■ **Excerpted records**
Segment Open

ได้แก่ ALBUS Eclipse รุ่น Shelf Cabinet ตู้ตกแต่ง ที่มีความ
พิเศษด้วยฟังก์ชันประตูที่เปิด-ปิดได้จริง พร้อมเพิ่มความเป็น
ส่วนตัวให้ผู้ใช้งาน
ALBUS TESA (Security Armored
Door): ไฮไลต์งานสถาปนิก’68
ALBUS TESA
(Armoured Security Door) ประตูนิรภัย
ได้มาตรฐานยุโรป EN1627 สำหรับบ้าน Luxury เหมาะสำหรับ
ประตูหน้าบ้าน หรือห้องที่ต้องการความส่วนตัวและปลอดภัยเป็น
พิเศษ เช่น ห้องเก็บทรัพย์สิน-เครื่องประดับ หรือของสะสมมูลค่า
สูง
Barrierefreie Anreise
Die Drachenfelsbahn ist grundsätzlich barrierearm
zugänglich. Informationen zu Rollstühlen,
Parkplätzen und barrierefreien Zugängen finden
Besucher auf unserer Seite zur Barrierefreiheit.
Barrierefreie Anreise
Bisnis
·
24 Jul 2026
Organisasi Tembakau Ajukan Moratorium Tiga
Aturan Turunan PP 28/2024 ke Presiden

Segment Closed
Segment Open

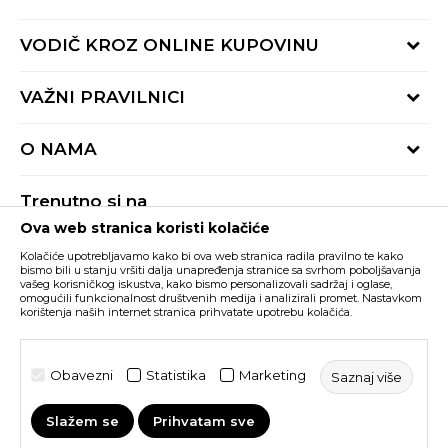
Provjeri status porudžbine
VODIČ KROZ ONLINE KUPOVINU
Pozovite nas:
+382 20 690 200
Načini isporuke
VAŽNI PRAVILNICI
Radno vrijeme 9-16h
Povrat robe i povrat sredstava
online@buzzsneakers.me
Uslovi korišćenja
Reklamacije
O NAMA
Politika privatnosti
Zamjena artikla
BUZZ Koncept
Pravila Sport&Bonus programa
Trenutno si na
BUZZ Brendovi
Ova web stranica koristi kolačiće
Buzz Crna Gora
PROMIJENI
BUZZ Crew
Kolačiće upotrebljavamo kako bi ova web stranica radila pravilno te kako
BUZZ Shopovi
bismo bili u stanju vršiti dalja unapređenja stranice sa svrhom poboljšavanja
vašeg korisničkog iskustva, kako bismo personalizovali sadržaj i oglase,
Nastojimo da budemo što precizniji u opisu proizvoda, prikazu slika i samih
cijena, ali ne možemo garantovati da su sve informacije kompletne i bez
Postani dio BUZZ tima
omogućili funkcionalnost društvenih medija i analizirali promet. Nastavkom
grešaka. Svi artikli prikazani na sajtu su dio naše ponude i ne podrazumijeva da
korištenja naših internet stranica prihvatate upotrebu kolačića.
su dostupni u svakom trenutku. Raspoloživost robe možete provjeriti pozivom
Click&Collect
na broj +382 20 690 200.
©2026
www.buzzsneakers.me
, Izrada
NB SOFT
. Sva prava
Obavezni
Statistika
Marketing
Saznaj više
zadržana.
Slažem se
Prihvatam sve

Segment Closed

■ **The problem**
Go through the listing above and pull out each line containing the word "Security".

■ **Answer to the exercise**
ALBUS TESA (Security Armored
(Armoured Security Door) ประตูนิรภัย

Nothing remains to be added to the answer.